Saved data entries
- Opening Delimiter -
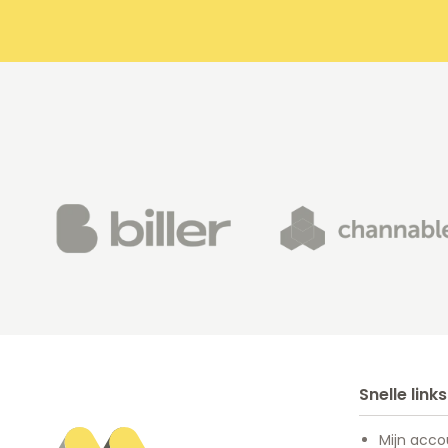
Snelle links
Mijn acco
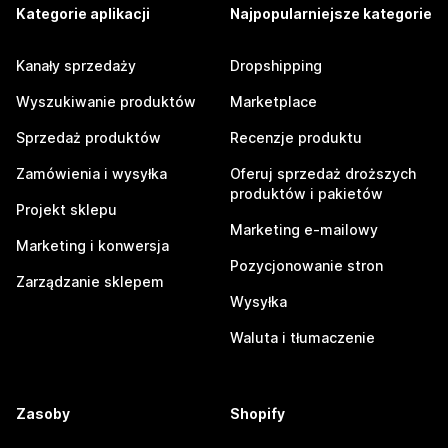
Kategorie aplikacji
Najpopularniejsze kategorie
Kanały sprzedaży
Dropshipping
Wyszukiwanie produktów
Marketplace
Sprzedaż produktów
Recenzje produktu
Zamówienia i wysyłka
Oferuj sprzedaż droższych
produktów i pakietów
Projekt sklepu
Marketing e-mailowy
Marketing i konwersja
Pozycjonowanie stron
Zarządzanie sklepem
Wysyłka
Waluta i tłumaczenie
Zasoby
Shopify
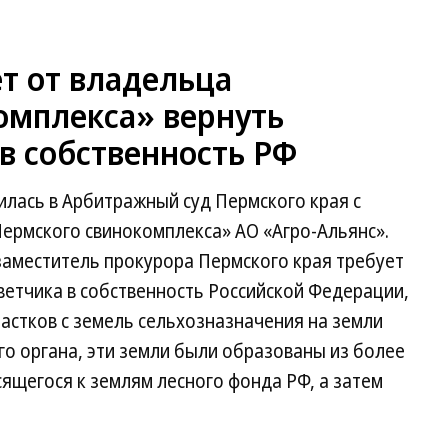
т от владельца
омплекса» вернуть
в собственность РФ
лась в Арбитражный суд Пермского края с
ермского свинокомплекса» АО «Агро-Альянс».
 заместитель прокурора Пермского края требует
ветчика в собственность Российской Федерации,
частков с земель сельхозназначения на земли
го органа, эти земли были образованы из более
сящегося к землям лесного фонда РФ, а затем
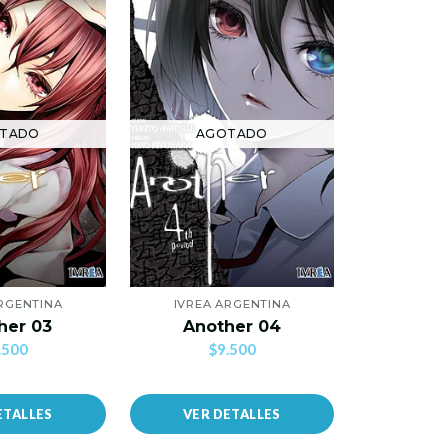
TADO
AGOTADO
AG
ARGENTINA
IVREA ARGENTINA
MI
her 03
Another 04
Azul U
.500
$9.500
$1
ETALLES
VER DETALLES
VER 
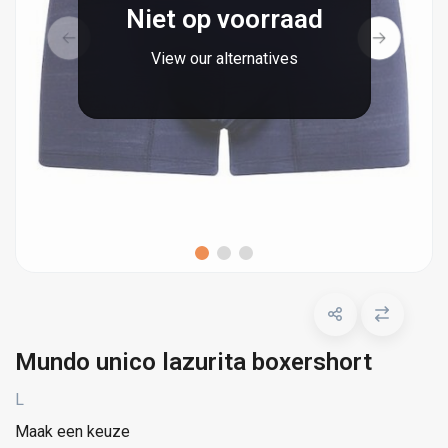
Niet op voorraad
View our alternatives
Mundo unico lazurita boxershort
L
Maak een keuze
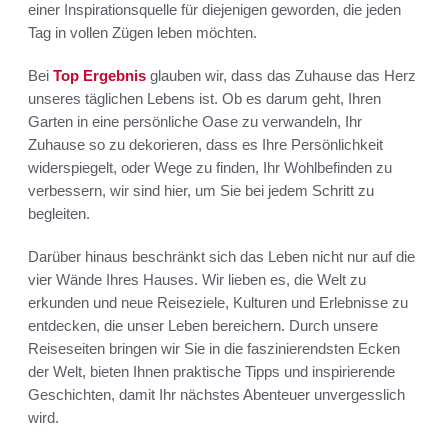
einer Inspirationsquelle für diejenigen geworden, die jeden
Tag in vollen Zügen leben möchten.
Bei
Top Ergebnis
glauben wir, dass das Zuhause das Herz
unseres täglichen Lebens ist. Ob es darum geht, Ihren
Garten in eine persönliche Oase zu verwandeln, Ihr
Zuhause so zu dekorieren, dass es Ihre Persönlichkeit
widerspiegelt, oder Wege zu finden, Ihr Wohlbefinden zu
verbessern, wir sind hier, um Sie bei jedem Schritt zu
begleiten.
Darüber hinaus beschränkt sich das Leben nicht nur auf die
vier Wände Ihres Hauses. Wir lieben es, die Welt zu
erkunden und neue Reiseziele, Kulturen und Erlebnisse zu
entdecken, die unser Leben bereichern. Durch unsere
Reiseseiten bringen wir Sie in die faszinierendsten Ecken
der Welt, bieten Ihnen praktische Tipps und inspirierende
Geschichten, damit Ihr nächstes Abenteuer unvergesslich
wird.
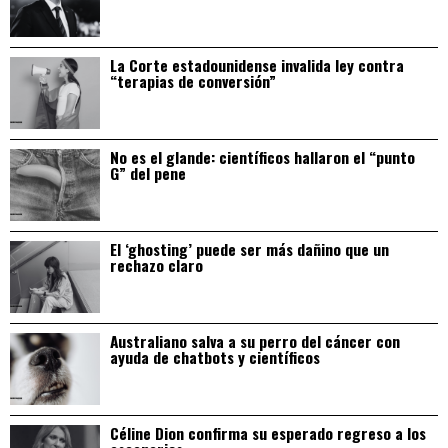
La Corte estadounidense invalida ley contra
“terapias de conversión”
No es el glande: científicos hallaron el “punto
G” del pene
El ‘ghosting’ puede ser más dañino que un
rechazo claro
Australiano salva a su perro del cáncer con
ayuda de chatbots y científicos
Céline Dion confirma su esperado regreso a los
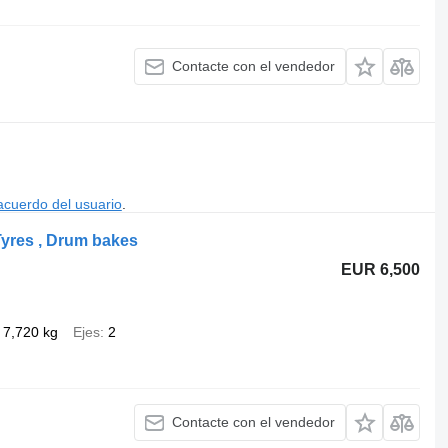
Contacte con el vendedor
acuerdo del usuario
.
 Tyres , Drum bakes
EUR 6,500
7,720 kg
Ejes
2
Contacte con el vendedor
- Closing Delimiter -
Instructions for the task
All of the data, minus its pictures, should be repeated exactly.

Exercise response
Snelle links
Mijn acco
Kategorie aplikacji
Najpopularniejsze kategorie
Kanały sprzedaży
Dropshipping
Wyszukiwanie produktów
Marketplace
Sprzedaż produktów
Recenzje produktu
Zamówienia i wysyłka
Oferuj sprzedaż droższych
produktów i pakietów
Projekt sklepu
Marketing e-mailowy
Marketing i konwersja
Pozycjonowanie stron
Zarządzanie sklepem
Wysyłka
Waluta i tłumaczenie
Zasoby
Shopify
т от владельца
омплекса» вернуть
в собственность РФ
лась в Арбитражный суд Пермского края с
ермского свинокомплекса» АО «Агро-Альянс».
 заместитель прокурора Пермского края требует
ветчика в собственность Российской Федерации,
частков с земель сельхозназначения на земли
го органа, эти земли были образованы из более
сящегося к землям лесного фонда РФ, а затем
TADO
AGOTADO
AG
ARGENTINA
IVREA ARGENTINA
MI
her 03
Another 04
Azul U
.500
$9.500
$1
ETALLES
VER DETALLES
VER 
Niet op voorraad
View our alternatives
Mundo unico lazurita boxershort
L
Maak een keuze
einer Inspirationsquelle für diejenigen geworden, die jeden
Tag in vollen Zügen leben möchten.
Bei
Top Ergebnis
glauben wir, dass das Zuhause das Herz
unseres täglichen Lebens ist. Ob es darum geht, Ihren
Garten in eine persönliche Oase zu verwandeln, Ihr
Zuhause so zu dekorieren, dass es Ihre Persönlichkeit
widerspiegelt, oder Wege zu finden, Ihr Wohlbefinden zu
verbessern, wir sind hier, um Sie bei jedem Schritt zu
begleiten.
Darüber hinaus beschränkt sich das Leben nicht nur auf die
vier Wände Ihres Hauses. Wir lieben es, die Welt zu
erkunden und neue Reiseziele, Kulturen und Erlebnisse zu
entdecken, die unser Leben bereichern. Durch unsere
Reiseseiten bringen wir Sie in die faszinierendsten Ecken
der Welt, bieten Ihnen praktische Tipps und inspirierende
Geschichten, damit Ihr nächstes Abenteuer unvergesslich
wird.
La Corte estadounidense invalida ley contra
“terapias de conversión”
No es el glande: científicos hallaron el “punto
G” del pene
El ‘ghosting’ puede ser más dañino que un
rechazo claro
Australiano salva a su perro del cáncer con
ayuda de chatbots y científicos
Céline Dion confirma su esperado regreso a los
Contacte con el vendedor
acuerdo del usuario
.
 Tyres , Drum bakes
EUR 6,500
7,720 kg
Ejes
2
Contacte con el vendedor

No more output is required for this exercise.